刑務所の健康診断には、いつもながら驚かされる。
「作業止め、全員整列」
と工場長の号令がかかる。受刑者は3列横隊で工場の中央に整列する。

本物の医者が来る、白衣を着て、聴診器を首からぶら下げている。
最前列は全員、服を首まで捲り上げるようにと言われる。
医者は順番に聴診器を受刑者の胸部に当てていく。
その時間はなんと3秒間。
心臓の音がするかどうか調べているのだろうか…。
そんな馬鹿なことはない。
全員が生きているのだから、心音はするだろう。
たった3秒で何が分かるのか、まったく形だけだ。
刑務所ではきちんと健康診断をしていますと
堂々と胸を張って言うが実際はこんなものだ。
刑務所で病気になると大変なことになる。
薬はくれるが、はったい粉のようなもので
薬らしい味がしない。
熱も38.5度以上でなければ座薬をくれない。
長引くとアスピリンが投薬される。
刑務所では薬が高い(値打ちをつけてなかなかくれない)
アスピリンは飲みすぎると胃に穴が開く。
森という受刑者がいた、森は何度も臨休を繰り返していた。
咳が出て熱も出る。
入病してもすぐに回復しない、
その度にアスピリンが投薬される。
胃の痛みも訴えるが一向に相手にされない。
森は結核ではないかと疑心暗鬼になり、
その旨医務に申し出たが、医務は風邪の対応しかしない。
アスピリンで一旦は治まるのか工場に戻ってくる。
しかし、またすぐに臨休に行く、
一向に回復の兆しが見えないことから、
森は法務大臣に情願をつけた。
しかし、当時の法務大臣は情願という制度さえ
知らないという有様だった。

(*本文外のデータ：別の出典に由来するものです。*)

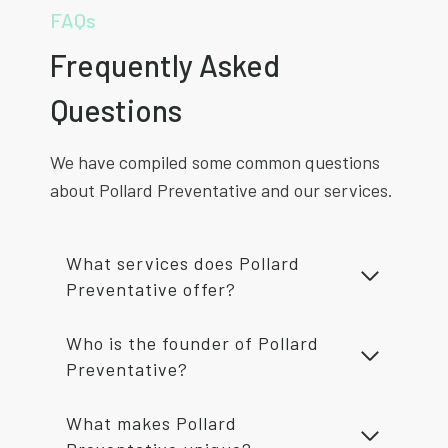
FAQs
Frequently Asked
Questions
We have compiled some common questions
about Pollard Preventative and our services.
What services does Pollard
Preventative offer?
Who is the founder of Pollard
Preventative?
What makes Pollard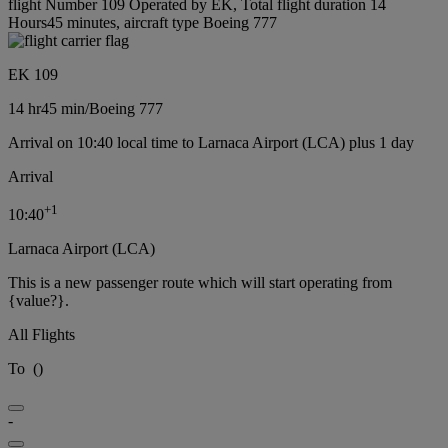
flight Number 109 Operated by EK, Total flight duration 14
Hours45 minutes, aircraft type Boeing 777
EK 109
14 hr
45 min
/
Boeing 777
Arrival on 10:40 local time to Larnaca Airport (LCA) plus 1 day
Arrival
+
1
10:40
Larnaca Airport (LCA)
This is a new passenger route which will start operating from
{value?}.
All Flights
To
(
)
-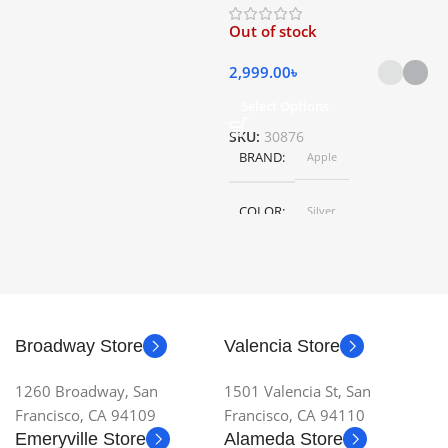
HEIGHT
79.5 cm
Out of stock
5
LENGTH
46.5 cm
2,999.00
৳
Select Options
S
SKU:
30876
BRAND
Apple
COLOR
Silver
,
Space Gray
SIZE
155×312.6x221x2 mm
Broadway Store
Valencia Store
1260 Broadway, San
1501 Valencia St, San
Francisco, CA 94109
Francisco, CA 94110
Emeryville Store
Alameda Store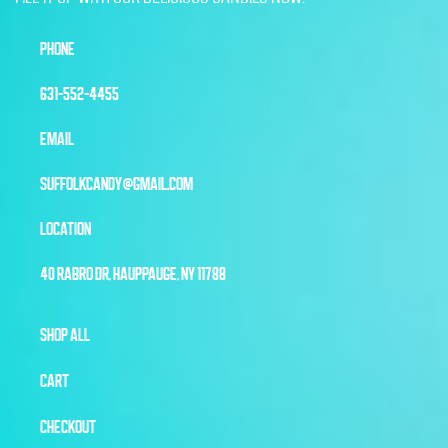
PHONE
631-552-4455
EMAIL
SUFFOLKCANDY@GMAIL.COM
LOCATION
40 RABRO DR, HAUPPAUGE, NY 11788
SHOP ALL
CART
CHECKOUT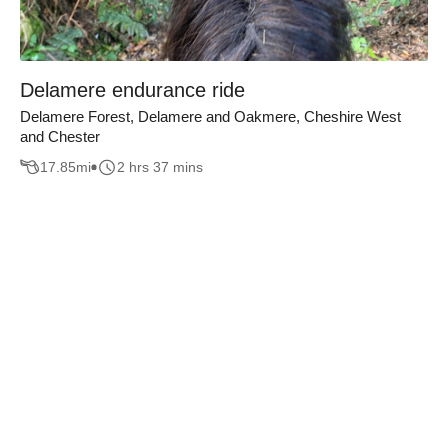
Delamere endurance ride
Delamere Forest, Delamere and Oakmere, Cheshire West
and Chester
17.85
mi
2 hrs 37 mins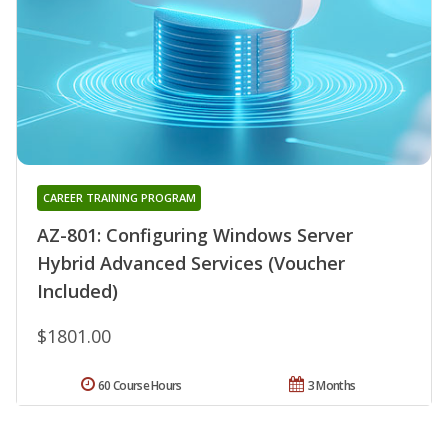
CAREER TRAINING PROGRAM
AZ-801: Configuring Windows Server
Hybrid Advanced Services (Voucher
Included)
$1801.00
60 Course Hours
3 Months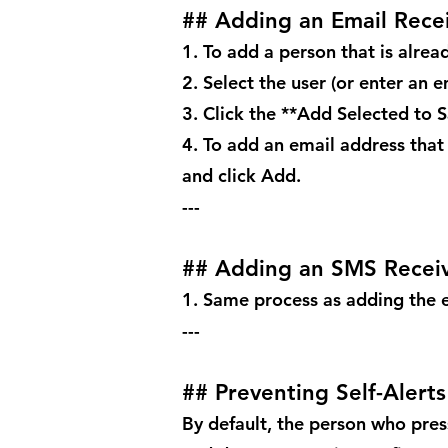
## Adding an Email Rece
1. To add a person that is alread
2. Select the user (or enter an e
3. Click the **Add Selected to 
4. To add an email address that 
and click Add.
---
## Adding an SMS Recei
1. Same process as adding the e
---
## Preventing Self-Alerts
By default, the person who press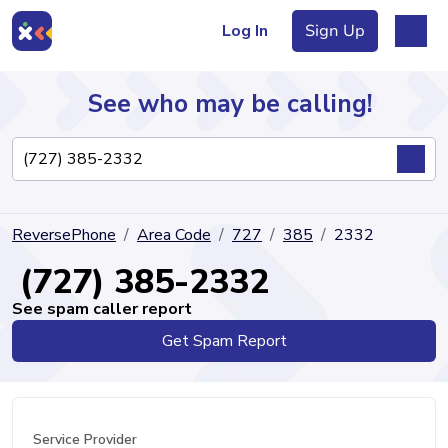
Log In
Sign Up
See who may be calling!
Directory
ReversePhone
Area Code
727
385
2332
Articles
(727) 385-2332
See spam caller report
Get Spam Report
Sign Up
Log In
Service Provider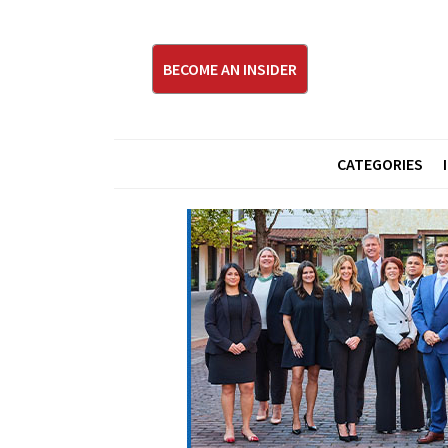
BECOME AN INSIDER
CATEGORIES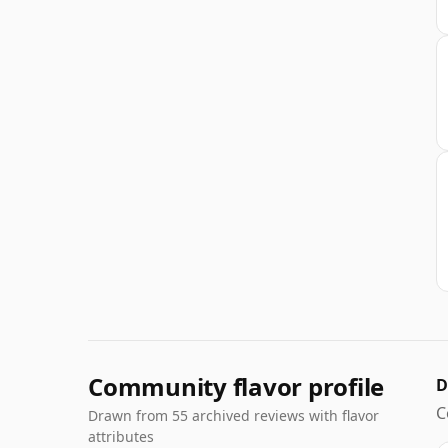
Community flavor profile
D
C
Drawn from 55 archived reviews with flavor
attributes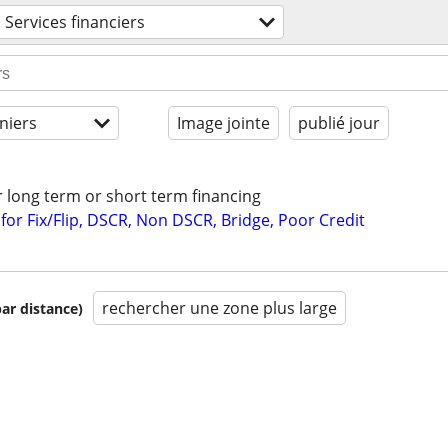
Services financiers
niers
Image jointe
publié jour
r long term or short term financing
or Fix/Flip, DSCR, Non DSCR, Bridge, Poor Credit
rechercher une zone plus large
par distance)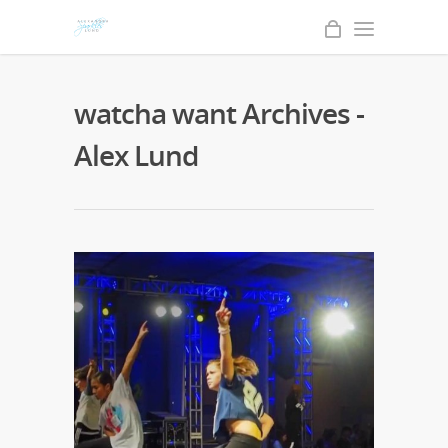
watcha want Archives -
Alex Lund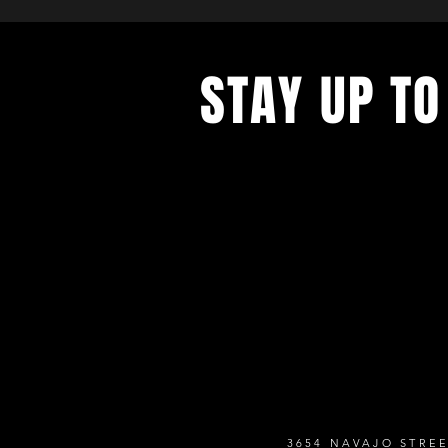
STAY UP TO
Never miss a show again. Sign 
our monthly Bug Buzz!
3654 NAVAJO STREE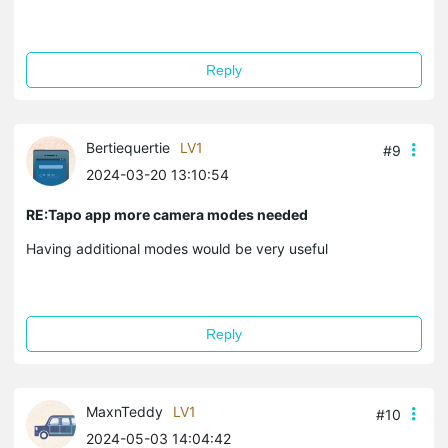
Reply
Bertiequertie
LV1
#9
2024-03-20 13:10:54
RE:Tapo app more camera modes needed
Having additional modes would be very useful
Reply
MaxnTeddy
LV1
#10
2024-05-03 14:04:42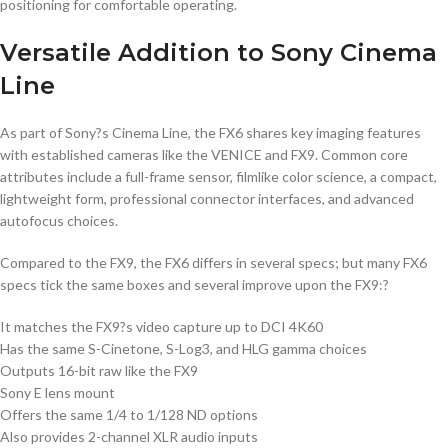
positioning for comfortable operating.
Versatile Addition to Sony Cinema
Line
As part of Sony?s Cinema Line, the FX6 shares key imaging features
with established cameras like the VENICE and FX9. Common core
attributes include a full-frame sensor, filmlike color science, a compact,
lightweight form, professional connector interfaces, and advanced
autofocus choices.
Compared to the FX9, the FX6 differs in several specs; but many FX6
specs tick the same boxes and several improve upon the FX9:?
It matches the FX9?s video capture up to DCI 4K60
Has the same S-Cinetone, S-Log3, and HLG gamma choices
Outputs 16-bit raw like the FX9
Sony E lens mount
Offers the same 1/4 to 1/128 ND options
Also provides 2-channel XLR audio inputs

まったく呆れた話だ。
それから半年が経過していた。
森は8か月間、咳、熱、胃痛に苦しんだ。
そのうち、同室の者も熱発し
咳が止まらないという症状を訴え臨休に行った。
工場でも隣の役席の者が同じ症状を訴え臨休に行った。

ここで初めて医務が重たい腰を上げた。
森が結核に感染していることが判明した。
何名かが医療刑務所に移送になった。
森の舎房は一旦、空っぽになり、
念入りに消毒が行われた。
刑務所という所は実際こんなものだ
私も臨休で2週間、熱が下がらなかったことがある。
たまたま母が面会に来たので症状を伝えた。
すると今まで放ったらかしだったのに、
面会の1時間後に医務に呼ばれ、
痰をとる、採血をするやら、やたらと面倒見がいい
森に面会人や家族がいたならば、
もっと早期に解決できた問題かも知れない。
結局、受刑者の命など、どうでもよいのだ
歯科治療も通常2ヶ月は待たされる。
痛いときには治療はしてくれない。
ただ只管、痛みと戦うだけだ。
しかし、外部の者に手紙で痛くて眠れないなどと
書くとすぐに治療してくれる。
刑務所という所は受刑者から
何を言われようが屁とも思ってないくせに、
外部から圧力がかかるとすこぶる弱い。
出所間近の者には採血を行うなどマメだが、
刑期の長い者は放ったらかしにされることが多い。
胸部レントゲン検査が毎年、
実施されるようになったのは監獄法改正の
2年ぐらい前からだったと記憶している
もっと人の命を預かっているという認識を持ってほしいものだ。